#### What you have to do
With the line containing "トがあるので、独学でも何をやれば良いのかはある程度検" as the first line and the last line of the records as the final one, reproduce that range exactly.
============================================================
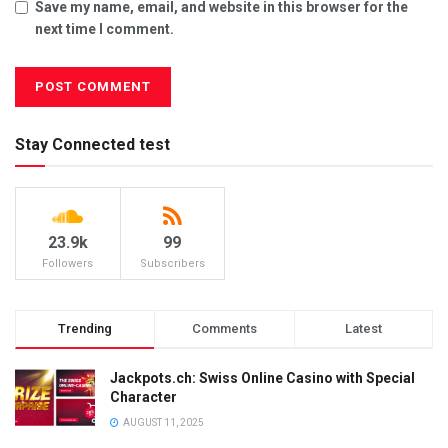
Save my name, email, and website in this browser for the
next time I comment.
Stay Connected test
23.9k
99
Followers
Subscribers
Trending
Comments
Latest
Jackpots.ch: Swiss Online Casino with Special
Character
AUGUST 11, 2025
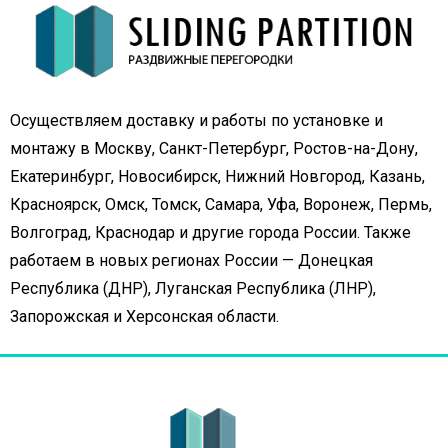
Осуществляем доставку и работы по установке и
монтажу в Москву, Санкт-Петербург, Ростов-на-Дону,
Екатеринбург, Новосибирск, Нижний Новгород, Казань,
Красноярск, Омск, Томск, Самара, Уфа, Воронеж, Пермь,
Волгоград, Краснодар и другие города России. Также
работаем в новых регионах России — Донецкая
Республика (ДНР), Луганская Республика (ЛНР),
Запорожская и Херсонская области.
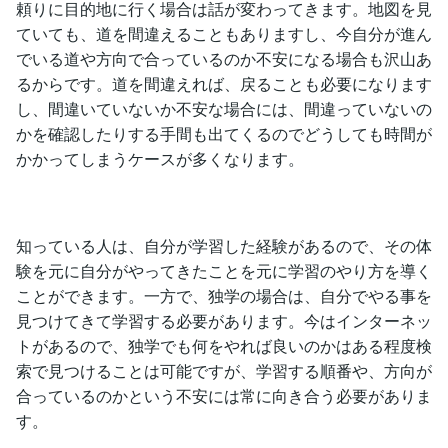
頼りに目的地に行く場合は話が変わってきます。地図を見
ていても、道を間違えることもありますし、今自分が進ん
でいる道や方向で合っているのか不安になる場合も沢山あ
るからです。道を間違えれば、戻ることも必要になります
し、間違いていないか不安な場合には、間違っていないの
かを確認したりする手間も出てくるのでどうしても時間が
かかってしまうケースが多くなります。
知っている人は、自分が学習した経験があるので、その体
験を元に自分がやってきたことを元に学習のやり方を導く
ことができます。一方で、独学の場合は、自分でやる事を
見つけてきて学習する必要があります。今はインターネッ
トがあるので、独学でも何をやれば良いのかはある程度検
索で見つけることは可能ですが、学習する順番や、方向が
合っているのかという不安には常に向き合う必要がありま
す。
============================================================
#### Output below
トがあるので、独学でも何をやれば良いのかはある程度検
索で見つけることは可能ですが、学習する順番や、方向が
合っているのかという不安には常に向き合う必要がありま
す。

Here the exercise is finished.